East End Film Festival 2010
When faced with something large and overwhelming, it is a common trait of my personality that I regress, becoming so uncontrollably excited that I am unable to think and behave like the rational young woman that I am.
A similar phenomenon often occurs when it comes to all things film related. Imagine my predicament when I came upon the cinematic sweet-shop that was the East End Film Festival 2010 programme.
Launched in 2001 by the London Borough of Tower Hamlets Arts and Events, the EEFF produces a veritable pick ‘n’ mix of countless film screenings, workshops, music, exhibitions, outdoor events and high profile guests from around the world, making it less a film festival and more a shameless and deserved celebration of the capital’s Orient.
This year, boasting their largest programme yet, the EEFF outdid themselves, opening with a premiere of the newly resurrected and remastered Bronco Bullfrog, introducing Barney Platt-Mills’ East End working class mod’s to our screens once again, ahead of its re-release this summer.
From Heritage Pub Crawls around the East’s most historical and most loved drinking establishments including The Ten Bells and The Blind Beggar, to a late night Silent Cinema screening of Alfred Hitchcock’s 1927 classic The Lodger with live musical accompaniment from Minima at Spitalfields Market, the East rightfully asserted its reputation as the stomping ground for some of London’s most varied and vibrant cultural happenings.
And it is precisely this reputation that makes the East End Film Festival such an amazing event. The East’s variety has always been crucial to its charm, being one of the few places where graffiti art, side-street multi-cultural cuisine, bagels and 1940s tea dresses all co-exist in beautiful and unexpected harmony, but also in those who call it home. Whether they are on screen or behind the camera, the festival is very much a celebration of these people and the capabilities of the east London community.
As part of the ‘Riot, Race and Rock ‘n’ Roll’ programme, Who Shot the Sheriff paid testament to this very notion, an inspiring documentary about the biggest mass movement in UK history when the punk movement, led by the likes of The Clash and The Specials, banded together at the 1978 Carnival in Tower Hamlet’s Victoria Park to form the Rock Against Racism coalition to stop the white supremacist National Front infiltrating Britain.

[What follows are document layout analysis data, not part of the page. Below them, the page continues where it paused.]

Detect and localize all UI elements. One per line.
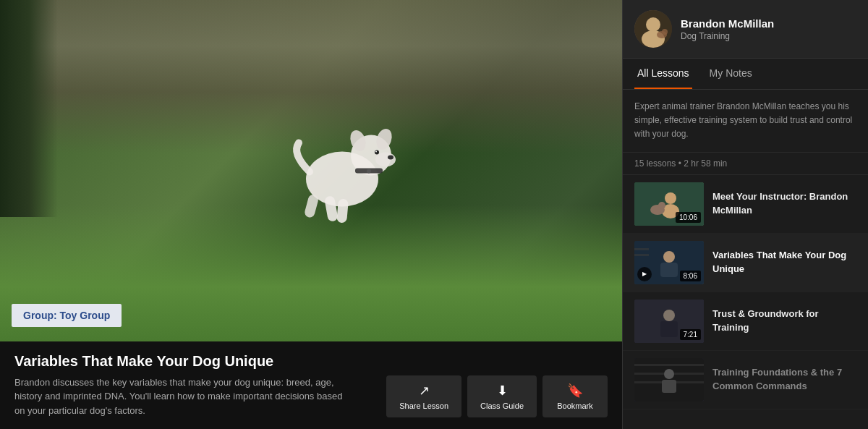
lesson-count: 15 lessons • 2 hr 58 min (623, 153, 868, 175)
share-button[interactable]: ↗ Share Lesson (386, 375, 461, 417)
class-guide-label: Class Guide (480, 402, 524, 410)
svg-point-17 (662, 29, 668, 35)
duration-badge: 10:06 (676, 212, 701, 223)
svg-point-23 (658, 202, 665, 209)
svg-point-14 (646, 17, 660, 32)
svg-point-25 (663, 251, 675, 263)
video-description: Brandon discusses the key variables that… (14, 375, 347, 418)
svg-point-6 (375, 150, 379, 154)
group-badge: Group: Toy Group (12, 304, 122, 327)
lesson-thumbnail: 7:21 (634, 300, 704, 343)
bookmark-button[interactable]: 🔖 Bookmark (542, 375, 608, 417)
action-buttons: ↗ Share Lesson ⬇ Class Guide 🔖 Bookmark (386, 375, 608, 417)
svg-point-20 (665, 192, 676, 204)
duration-badge: 7:21 (680, 329, 701, 340)
lesson-title: Training Foundations & the 7 Common Comm… (712, 366, 856, 392)
svg-rect-34 (634, 364, 704, 366)
play-icon: ▶ (637, 267, 652, 281)
svg-point-37 (664, 369, 674, 379)
video-background: Group: Toy Group (0, 0, 622, 341)
group-badge-text: Group: Toy Group (23, 310, 110, 321)
course-description: Expert animal trainer Brandon McMillan t… (623, 90, 868, 153)
class-guide-button[interactable]: ⬇ Class Guide (467, 375, 537, 417)
tabs-bar: All Lessons My Notes (623, 59, 868, 90)
lesson-title: Trust & Groundwork for Training (712, 307, 856, 334)
list-item[interactable]: 7:21 Trust & Groundwork for Training (623, 292, 868, 351)
bookmark-icon: 🔖 (567, 383, 583, 399)
list-item[interactable]: 10:06 Meet Your Instructor: Brandon McMi… (623, 175, 868, 234)
left-panel: Group: Toy Group Variables That Make You… (0, 0, 622, 429)
lesson-info: Trust & Groundwork for Training (712, 307, 856, 334)
instructor-info: Brandon McMillan Dog Training (681, 17, 774, 41)
share-label: Share Lesson (399, 402, 448, 410)
tab-all-lessons[interactable]: All Lessons (634, 59, 692, 89)
svg-rect-28 (634, 254, 649, 256)
instructor-name: Brandon McMillan (681, 17, 774, 30)
lesson-info: Variables That Make Your Dog Unique (712, 249, 856, 275)
svg-point-12 (367, 169, 371, 173)
avatar (634, 10, 672, 48)
tab-my-notes[interactable]: My Notes (707, 59, 755, 89)
list-item[interactable]: ▶ 8:06 Variables That Make Your Dog Uniq… (623, 234, 868, 292)
lesson-info: Meet Your Instructor: Brandon McMillan (712, 190, 856, 216)
lesson-thumbnail: ▶ 8:06 (634, 241, 704, 284)
bookmark-label: Bookmark (557, 402, 593, 410)
svg-rect-26 (660, 263, 678, 277)
video-info-section: Variables That Make Your Dog Unique Bran… (0, 341, 622, 430)
dog-figure (277, 103, 407, 226)
svg-point-4 (375, 152, 396, 166)
download-icon: ⬇ (497, 383, 508, 399)
lesson-title: Meet Your Instructor: Brandon McMillan (712, 190, 856, 216)
instructor-subtitle: Dog Training (681, 31, 774, 41)
avatar-image (634, 10, 672, 48)
video-title: Variables That Make Your Dog Unique (14, 353, 608, 370)
tree-left (0, 0, 58, 217)
right-panel: Brandon McMillan Dog Training All Lesson… (622, 0, 868, 429)
svg-rect-27 (634, 248, 649, 250)
svg-point-7 (375, 150, 377, 152)
video-player[interactable]: Group: Toy Group (0, 0, 622, 341)
svg-point-5 (388, 155, 393, 159)
lessons-list: 10:06 Meet Your Instructor: Brandon McMi… (623, 175, 868, 429)
lesson-info: Training Foundations & the 7 Common Comm… (712, 366, 856, 392)
lesson-thumbnail (634, 358, 704, 402)
share-icon: ↗ (419, 383, 430, 399)
list-item[interactable]: Training Foundations & the 7 Common Comm… (623, 351, 868, 409)
lesson-title: Variables That Make Your Dog Unique (712, 249, 856, 275)
svg-rect-38 (662, 380, 676, 393)
thumbnail-image (634, 358, 704, 402)
lesson-thumbnail: 10:06 (634, 182, 704, 226)
svg-rect-10 (304, 193, 320, 218)
duration-badge: 8:06 (680, 271, 701, 281)
instructor-header: Brandon McMillan Dog Training (623, 0, 868, 59)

Continuing the message of the need for community and racial conflict in the East, East End Tales, a collection of ten short films by UK directors, presented an eye-opening insight into the untold lives of East End residents. From mixed race relationships, gang crime and police brutality to Jewish beat poetry, drug-fuelled skinny-jeaned scenesters and morning-after stumbles down Brick Lane, these films created one of the most surreally varied but startling accurate depictions of East End life you could hope for.
While Ryan Vernava’s Prick and Debbie Tucker Green’s Heat are both vying for my favourite short, each demonstrated the capability, and perhaps necessity, of a director to voice the stories and struggles of the East End people through their lens, in all their shapes, sizes and colours. This fight for community and integration became an overriding theme, permeating not only the celluloid but the whole ethos of the festival, from sitting amongst strangers watching a classic in a marketplace to simply experiencing the city through another race’s eyes.

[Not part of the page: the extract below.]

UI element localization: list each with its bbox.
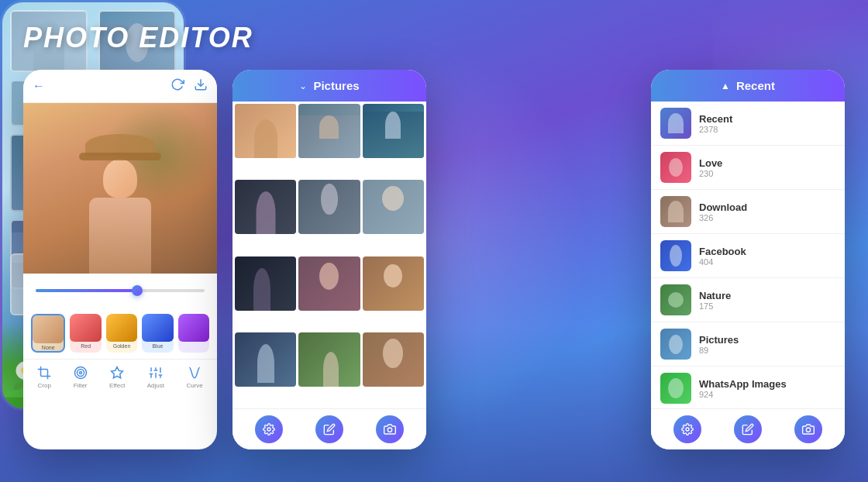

Like the proverbial rolling stone, it looks like the East End Film Festival’s momentum will only increase next year with its reputation for showcasing the best up and coming directors and poignant political statements combined with beautiful and provocative camera mastery already seeping outside London to the rest of the world. As their tagline boldly declares, ‘this is not where the east ends but where it begins’ – the perfect epithet to encapsulate the so often unacknowledged power of the East Enders…and I don’t mean those Walford types.